Non prese mai la tessera del Partito nazionale fascista (PNF) cui anzi parve guardare con perplessità; fu comunque nominato accademico d’Italia nel 1930 e, malgrado la ritrosia e l’aggravarsi della sordità, di cui soffriva da qualche anno, partecipò alle riunioni a Villa Farnesina. Nello stesso anno si recò in Cina e in Giappone, mentre fra il 1931 e il 1933 fu in viaggio sul Mediterraneo, in Nordamerica e nelle Indie olandesi.
Pascarella morì a Roma l’8 maggio 1940 senza aver concluso Storia nostra. Nel rispetto delle ultime volontà, la sua morte fu resa nota tre giorni dopo la tumulazione al cimitero monumentale del Verano a Roma.
Fonti e Bibl.: Acquistato nel 1941, il fondo Cesare Pascarella include le carte, gli epistolari, la biblioteca, i disegni, i quadri e le fotografie dell’autore ed è conservato in Roma, presso la Biblioteca dell’Accademia nazionale dei Lincei. Per le poesie, le prose e i taccuini v. C. Pascarella, Opere, I-II, Milano 1955.
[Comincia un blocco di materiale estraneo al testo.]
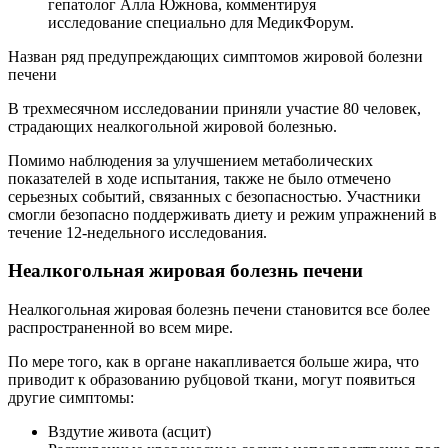
гепатолог Алла Южнова, комментируя
исследование специально для МедикФорум.
Назван ряд предупреждающих симптомов жировой болезни
печени
В трехмесячном исследовании приняли участие 80 человек,
страдающих неалкогольной жировой болезнью.
Помимо наблюдения за улучшением метаболических
показателей в ходе испытания, также не было отмечено
серьезных событий, связанных с безопасностью. Участники
смогли безопасно поддерживать диету и режим упражнений в
течение 12-недельного исследования.
Неалкогольная жировая болезнь печени
Неалкогольная жировая болезнь печени становится все более
распространенной во всем мире.
По мере того, как в органе накапливается больше жира, что
приводит к образованию рубцовой ткани, могут появиться
другие симптомы:
Вздутие живота (асцит)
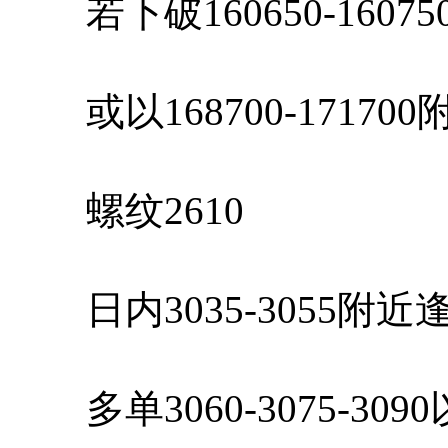
若下破160650-160
或以168700-1717
螺纹2610
日内3035-3055附
多单3060-3075-30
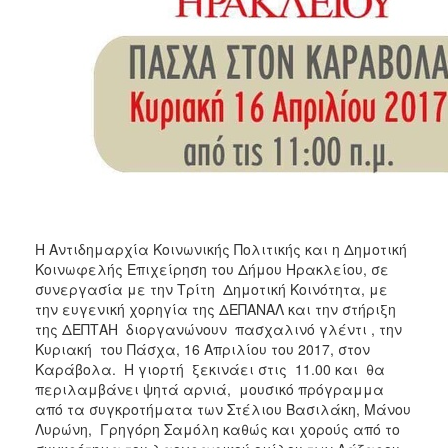
ΑΝΘΕΚΤΙΚΗ
ΠΟΛΗ
Η Αντιδημαρχία Κοινωνικής Πολιτικής και η Δημοτική
Κοινωφελής Επιχείρηση του Δήμου Ηρακλείου, σε
συνεργασία με την Τρίτη Δημοτική Κοινότητα, με
την ευγενική χορηγία της ΔΕΠΑΝΑΛ και την στήριξη
της ΔΕΠΤΑΗ
διοργανώνουν πασχαλινό γλέντι , την
Κυριακή του Πάσχα, 16 Απριλίου του 2017, στον
Καράβολα. Η γιορτή ξεκινάει στις 11.00 και θα
περιλαμβάνει ψητά αρνιά, μουσικό πρόγραμμα
από τα συγκροτήματα των Στέλιου Βασιλάκη, Μάνου
Λυρώνη, Γρηγόρη Σαμόλη καθώς και χορούς από το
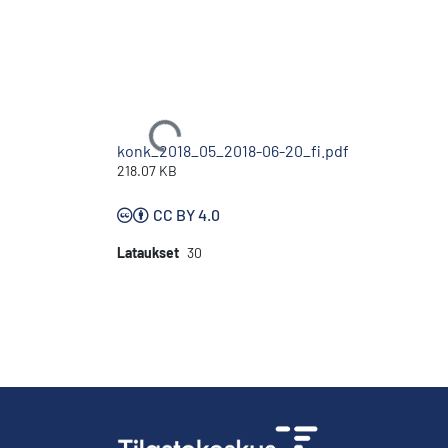
Ladataan...
konk_2018_05_2018-06-20_fi.pdf
218.07 KB
CC BY 4.0
Lataukset
30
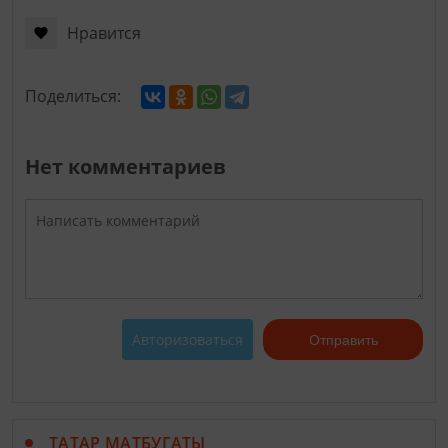
Нравится
Поделиться:
Нет комментариев
Авторизоваться
Отправить
ТАТАР МАТБУГАТЫ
C. Dossi, Rassegna letteraria. Villa Gloria, in La Riforma, 15 giugno 1886; E. Bovet, C. P., in Nuova antologia, 1° maggio 1899, pp. 106-130; P. Mastri, La malerba dialettale, in Id., Su per l’erta, Bologna 1903, pp. 303-326; B. Croce, C. P. [1911], in Id., La letteratura della nuova Italia, II, Bari 19687, pp. 308-322; G. Carducci, Ed. nazionale delle Opere, XXIII, Bologna 1937, pp. 386 s.; XXVIII, Bologna 1938, pp. 215 s.; M. Menghini et al., n. speciale de L’Urbe, giugno 1940; A. Jandolo, C. P. Il mistero della sua casa…, Roma 1940; E. Bizzarri, Vita di C. P., Bologna 1941; A. Bruers, La biblioteca di C. P. [1941], in Id., Saggi sulla letteratura italiana e straniera, Bologna 1943, pp. 99-115; U. Ojetti, Alla scoperta dei letterati [1895], Firenze 1946, pp. 239-248; F. Sarazani, Vita di C. P., Roma 1957; M. Aurigemma, P. prosatore, Roma 1959; L. Felici, Il romanesco di P., in Il romanesco ieri e oggi, a cura di T. De Mauro, Roma 1989, pp. 193-205; D. Angeli, Le Cronache del “Caffè Greco” [1930], Roma 2001, pp. 101-105; F. Mulas, D’Annunzio, Scarfoglio, Pascarella e la Sardegna…, Cargeghe 2007, pp. 33-56, 79-92; F. Onorati, Amor di patria in Verdi e P., in Strenna dei Romanisti, 2012, vol. 73, pp. 423-436.